Jul 03, 2019 | News

TB and Health Systems Support in Southern Africa

Tuberculosis (TB) remains a major public health concern in Southern Africa with a huge economic impact in the region. Despite progress made globally in tackling TB, the burden is still unacceptably high in Southern Africa. The region has the highest per capita burden of TB; with countries such as Lesotho and Mozambique bearing the brunt of the disease, with one of the world’s highest TB incidence at 665/100,000 and 551/100,000 population respectively. 

The World Health Organisation (WHO) indicated that in 2017 alone 49,000 and 78,000 deaths occurred due to TB in Mozambique and South Africa respectively. The high burden of TB in the region is compounded by the high HIV/AIDS burden and intra-regional movement of people for labour and other economic activities facilitating cross-border movement of the disease. 

Furthermore, mining which is a major source of economic growth in most of the countries in the region, and a major contributor to intra-regional movement of labour has been associated with high TB incidence accounting for 33 percent of all new TB cases in the region. Tackling TB in Southern Africa therefore requires a regional approach and, in this regard, SADC adopted the Declaration on TB in the mining sector to guide its regional approach to tackling TB.

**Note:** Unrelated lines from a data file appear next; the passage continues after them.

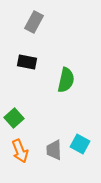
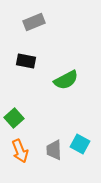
gray rectangle: rotated 40 degrees clockwise
black rectangle: moved 1 px left, 1 px up
green semicircle: rotated 50 degrees clockwise
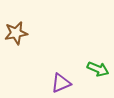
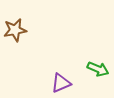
brown star: moved 1 px left, 3 px up
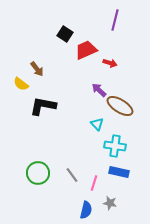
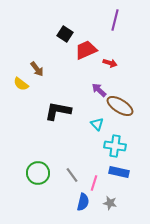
black L-shape: moved 15 px right, 5 px down
blue semicircle: moved 3 px left, 8 px up
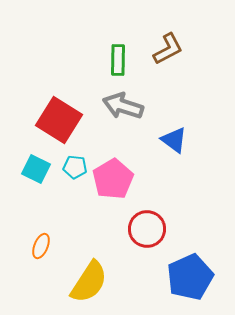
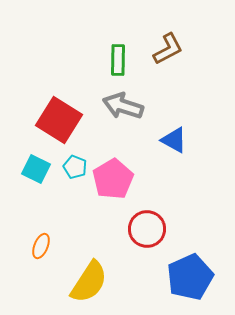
blue triangle: rotated 8 degrees counterclockwise
cyan pentagon: rotated 15 degrees clockwise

Besides TB, the region has experienced public health emergences such as the recent cyclone (Idai and Kenneth) that affected Malawi and Mozambique and other neighbouring countries with risks for outbreaks of cholera and other diarrhoeal diseases; and outbreaks of infectious diseases like cholera, anthrax, rabies and leptospirosis that underscored the need to further strengthen emergency preparedness and response to outbreaks and public health events. 

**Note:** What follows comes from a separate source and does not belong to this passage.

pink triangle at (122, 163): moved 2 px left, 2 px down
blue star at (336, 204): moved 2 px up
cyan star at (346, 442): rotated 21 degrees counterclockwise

The AUDA-NEPAD Southern Africa Tuberculosis and Health Systems Support project

The AUDA-NEPAD Southern Africa Tuberculosis and Health Systems Support (SATBHSS) project is a collaborative initiative with two partner institutions, ECSA-HC and World Bank.Itis supporting the region to respond to TB and occupational lung diseases among miners and ex-miners, health care workers, mining communities, high TB burden regions, high HIV/AIDS burden regions, transport corridors, cross-border areas, and labour-sending areas. The project is implemented in Lesotho, Malawi, Mozambique and Zambia with regional benefits for the whole SADC region. The project is facilitating innovation and country to country learning as well as joint response to TB and other cross-border outbreaks among the project countries and with other neighbouring countries such as DRC, Tanzania, Zimbabwe, Swaziland and South Africa. 

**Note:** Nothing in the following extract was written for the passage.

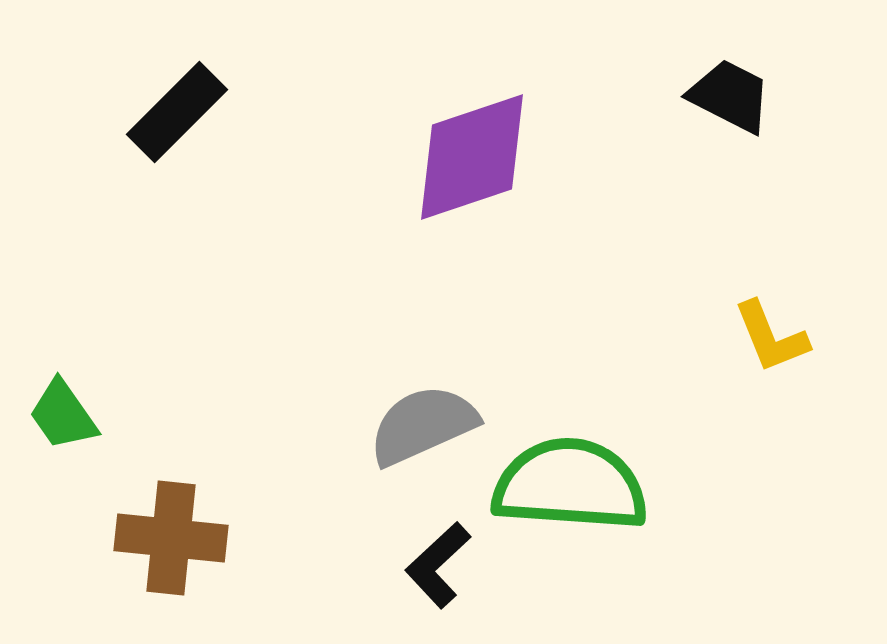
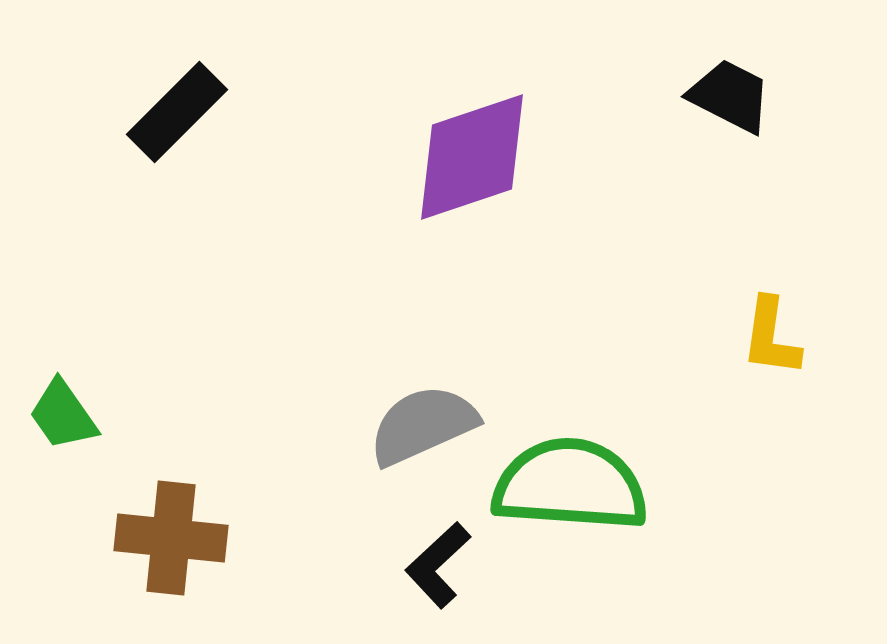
yellow L-shape: rotated 30 degrees clockwise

The latest project results show a number of key achievements as follows:- 

(i) Following the implementation of TB control interventions, there has been over 200% increase in notification of TB among miners including cross-border referrals and enhanced cross-border screening. This is contributing significantly to finding and treating missing TB (and Drug resistant TB) cases in the region;

 (ii) The project enhanced cross-border disease surveillance and response by zoning and enhancing capacities of multi-sectoral teams to effectively respond to outbreaks.  The zones have been involved in surveillance and joint outbreak investigations of diseases such as the cholera, foot and mouth disease, leptospirosis and rabies suspected outbreak between project countries and other countries; 

(iii) Enhanced capacity for diagnostics and quality systems improvement of laboratories by jointly collaborating to implement peer regional assessment and laboratory certification through the Stepwise Laboratory Quality Improvement Process towards Accreditation (SLIPTA) Audits. This has led to ISO15189 accreditation of 2 laboratories in Zambia and significant improvement in SLIPTA performance of laboratories (>60% above 2 stars) under the network in the other project countries; 

(iv) Countries have collaborated to define a regional benchmark for mine Occupational Health and Safety inspection with the view to facilitate strengthening of primary prevention for occupational lung diseases 

Opportunities to bring the SATBHSS interventions to scale 

WHO estimates substantial cases are still being missed and the countries needs to design innovative strategies targeting at-risk populations to capture missing cases.In this regard, the following priorities were identified as key cross-cutting high impact interventions for scale up:

  1. intensified case finding to find missing cases through scale up Active Case Finding in the most vulnerable groups (miners, ex miners, diabetic, PLWHA, their families, health care workers) using more sensitive screening tools such as digital CXR, further increasing access to GeneXpert; 
  2.  Improving treatment outcomes (and reduce significantly TB mortality) through enhanced quality assurance/quality improvement for TB management and improved patient tracking and patient support;
  3. Improving cross-border TB care, including continuum of care; 
  4. Expanding cross-border disease preparedness and response interventions; 
  5. Implementation of International TB Standards of Care and scaling up primary prevention for occupation lung diseases. The project aims to implementation at scale, decentralize service delivery and adopt more technologies and innovations during the implementation period to realise and surpass the set goals.